Several people do not think that marketing has any role to play when it comes to the physical product that your business is selling. In fact, the common train of thought very often bears the precise opposite sentiment. Surely it should be the opposite way around – your production department creates a product for sale and then it is the task of the marketing department to discover ways to sell it, right? This is not always the case.
Consider the computer software market as an example. There are many established brands of both operating system as well as software application products on the market already, and because the market is fairly well saturated it would be incredibly tough (and expensive) to “take on the big boys”. So how can the principles of the marketing mix help in this circumstance?
Rather than creating an operating system and then trying to craft a marketing strategy to take on the likes of Microsoft or Apple, it would be more effective to look at what sorts of product are desired in the current marketplace, and how viable it would be to manufacture and sell them. By being aware of the marketing mix early on in your product development cycle you can prevent business dead-ends at a later stage.

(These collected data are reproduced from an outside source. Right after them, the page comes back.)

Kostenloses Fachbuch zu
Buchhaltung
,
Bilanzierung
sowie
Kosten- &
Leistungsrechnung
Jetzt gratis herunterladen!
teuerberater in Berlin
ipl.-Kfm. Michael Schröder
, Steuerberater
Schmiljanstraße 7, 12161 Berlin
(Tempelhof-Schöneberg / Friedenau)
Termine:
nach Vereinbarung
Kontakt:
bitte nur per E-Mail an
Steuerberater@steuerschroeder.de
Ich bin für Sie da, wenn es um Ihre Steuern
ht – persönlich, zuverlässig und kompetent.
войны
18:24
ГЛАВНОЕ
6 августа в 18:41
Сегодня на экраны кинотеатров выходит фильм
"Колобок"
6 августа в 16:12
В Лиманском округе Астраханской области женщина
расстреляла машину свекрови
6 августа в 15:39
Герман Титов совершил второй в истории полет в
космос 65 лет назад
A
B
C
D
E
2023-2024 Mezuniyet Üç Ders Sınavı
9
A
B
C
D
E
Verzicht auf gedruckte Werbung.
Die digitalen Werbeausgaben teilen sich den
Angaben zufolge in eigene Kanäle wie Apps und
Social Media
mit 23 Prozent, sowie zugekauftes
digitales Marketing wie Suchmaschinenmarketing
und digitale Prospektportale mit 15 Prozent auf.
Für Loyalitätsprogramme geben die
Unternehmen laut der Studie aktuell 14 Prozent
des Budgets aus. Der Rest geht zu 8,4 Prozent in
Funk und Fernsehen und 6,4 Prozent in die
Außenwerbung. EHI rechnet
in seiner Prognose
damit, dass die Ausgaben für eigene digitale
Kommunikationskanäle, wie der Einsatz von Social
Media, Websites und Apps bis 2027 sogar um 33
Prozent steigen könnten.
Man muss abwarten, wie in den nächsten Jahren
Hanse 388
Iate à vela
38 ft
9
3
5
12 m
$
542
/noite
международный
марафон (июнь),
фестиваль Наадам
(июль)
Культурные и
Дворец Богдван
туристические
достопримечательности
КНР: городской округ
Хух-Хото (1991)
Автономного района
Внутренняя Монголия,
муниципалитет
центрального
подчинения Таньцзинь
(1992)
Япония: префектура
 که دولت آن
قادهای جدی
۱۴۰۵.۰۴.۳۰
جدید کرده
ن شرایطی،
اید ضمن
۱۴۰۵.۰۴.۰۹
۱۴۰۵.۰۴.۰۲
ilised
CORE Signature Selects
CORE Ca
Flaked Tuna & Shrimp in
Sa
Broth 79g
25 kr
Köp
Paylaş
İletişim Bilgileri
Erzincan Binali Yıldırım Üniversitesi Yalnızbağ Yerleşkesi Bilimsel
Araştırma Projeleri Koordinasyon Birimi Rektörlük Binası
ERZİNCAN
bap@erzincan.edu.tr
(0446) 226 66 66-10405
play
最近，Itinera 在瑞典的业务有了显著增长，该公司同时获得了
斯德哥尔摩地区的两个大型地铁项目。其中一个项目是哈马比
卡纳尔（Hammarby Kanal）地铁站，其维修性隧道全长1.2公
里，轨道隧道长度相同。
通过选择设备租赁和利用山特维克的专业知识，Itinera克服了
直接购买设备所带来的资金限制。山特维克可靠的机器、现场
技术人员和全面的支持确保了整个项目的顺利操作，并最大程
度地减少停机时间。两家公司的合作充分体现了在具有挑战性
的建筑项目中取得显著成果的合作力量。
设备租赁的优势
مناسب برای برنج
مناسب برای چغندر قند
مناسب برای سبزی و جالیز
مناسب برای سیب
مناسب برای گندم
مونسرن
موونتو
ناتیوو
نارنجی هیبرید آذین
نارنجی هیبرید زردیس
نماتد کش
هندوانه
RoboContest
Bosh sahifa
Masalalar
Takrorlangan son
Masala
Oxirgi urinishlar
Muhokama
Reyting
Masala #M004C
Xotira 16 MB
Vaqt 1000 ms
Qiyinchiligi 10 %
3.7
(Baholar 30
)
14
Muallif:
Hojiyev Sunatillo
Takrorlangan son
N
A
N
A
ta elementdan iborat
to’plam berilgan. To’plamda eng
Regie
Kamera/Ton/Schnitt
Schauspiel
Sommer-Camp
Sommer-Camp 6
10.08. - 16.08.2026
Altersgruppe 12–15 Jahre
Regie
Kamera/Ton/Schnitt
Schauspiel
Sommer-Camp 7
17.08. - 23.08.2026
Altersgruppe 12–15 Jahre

Once your products have been fashioned and created it is still a vital skill to be able to objectively evaluate your own products to recognise the reasons why a customer would buy your product rather than a competitors’.
A different form of this part of the marketing mix is called product variation and is generally used to either extend the lifecycle of a product currently in the market, or to make your new product attractive to as many customers as possible.
The motor industry uses this technique very effectively by offering various engines, trim packages and interior options with the cars that they offer. They use the marketing mix to good effect to sell their own products in an extremely competitive marketplace. Whilst these companies may have substantial marketing budgets, the same concepts can be applied to all companies.
As part of our own promotion strategy, our business carefully studied what made our goods stand out from the crowd.
It might seem evident that marketing is vitally significant to any company similar to ours, but the suggestions still need to be put into practice, which isn’t always simple.
Price
Another important factor in the marketing mix relates to the price of your products or services. This isn’t a simple case of carrying out market research to figure out the top price that your customers would spend (although that can be a handy tool to use), but rather using the price of your products as a strategic tool designed to achieve any particular objectives your business has. The potential advantages of an effective pricing plan are surprisingly large!
Although it may seem obvious, it’s still worth noting that price has always been, and probably always will be, one of the crucial factors that customers take into account when they are making a purchase. It is also worth noting that customers do not constantly consider the cheapest price to be the best value.
There are many questions that you need to ask yourself when devising a good pricing plan, key amongst which are the price sensitivity of your clients, what your rivals are doing and how can pricing maximise your own profits. From a strategy point of view however, pricing can be covered by two main principals; price skimming and also penetration pricing. These are outlined below.
Price skimming
The main idea driving price skimming is to make as much money as possible from the segment of the market which is price-insensitive and will be willing to spend a large amount of money to receive a product or service early on.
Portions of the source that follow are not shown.